We will iteratively create a plot, one step at a time, so we can better understand the concepts.

To let `bokeh` know that our front end is a Jupyter notebook, we will start by executing the next two lines:

In [2]:
import bokeh.io

bokeh.io.output_notebook()

Next step is to define a figure. Figures are created with the function `bokeh.plotting.figure`. And are rendered with `bokeh.io.show(our_figure)`.

**Exercise:** Start by creating an empty figure with the default parameters, and display it.

A first thing we can do is to define the properties of the figure in the constructor.

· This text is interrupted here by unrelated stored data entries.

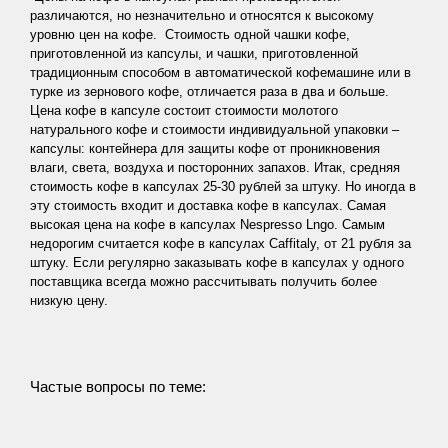
различаются, но незначительно и относятся к высокому
уровню цен на кофе. Стоимость одной чашки кофе,
приготовленной из капсулы, и чашки, приготовленной
традиционным способом в автоматической кофемашине или в
турке из зернового кофе, отличается раза в два и больше.
Цена кофе в капсуле состоит стоимости молотого
натурального кофе и стоимости индивидуальной упаковки –
капсулы: контейнера для защиты кофе от проникновения
влаги, света, воздуха и посторонних запахов. Итак, средняя
стоимость кофе в капсулах 25-30 рублей за штуку. Но иногда в
эту стоимость входит и доставка кофе в капсулах. Самая
высокая цена на кофе в капсулах Nespresso Lngo. Самым
недорогим считается кофе в капсулах Caffitaly, от 21 рубля за
штуку. Если регулярно заказывать кофе в капсулах у одного
поставщика всегда можно рассчитывать получить более
низкую цену.
Частые вопросы по теме:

The parameters we may want to update are:
- `width`
- `height`
- `title`
- `x_axis_label`
- `y_axis_label`

**Exercise:** Set the values of the previous parameters in the creation of the figure, in preparation to plot the rating of the movies as a function of the number of votes.

Now that we have got the canvas of our plot, we will see how to add shapes to it.

To draw circles, our figure has a method `.circle()`. The position is specified by the parameters `x` and `y`. Other useful parameters are:
- `size`
- `fill_color`
- `fill_alpha`
- `line_color`

**Exercise:** Draw a single circle in the position `0, 0` of the plot. Set other parameters to make the circle look beautiful to you.

**Exercise:** If you want to draw more than one circle, the best way is to provide a lists instead of scalars in the parameters `x` and `y`. Draw 3 circles in different positions. 

With 3 points, now it can make sense to start interacting with the plot, for example zooming on it. Next, we will add our real data.

**Exercise:** Plot the data from our `DataFrame` by specifying in the parameters `x` and `y` of `.circle()` the columns to plot.

While this is already useful, to get the most out of interactivity, we want to provide to each point, all the relevant data of the `DataFrame`, which we will visualize later.

This is done in `bokeh` by creating a data source. A data source is a representation that will be provided to the front end of `bokeh`, so this data is available.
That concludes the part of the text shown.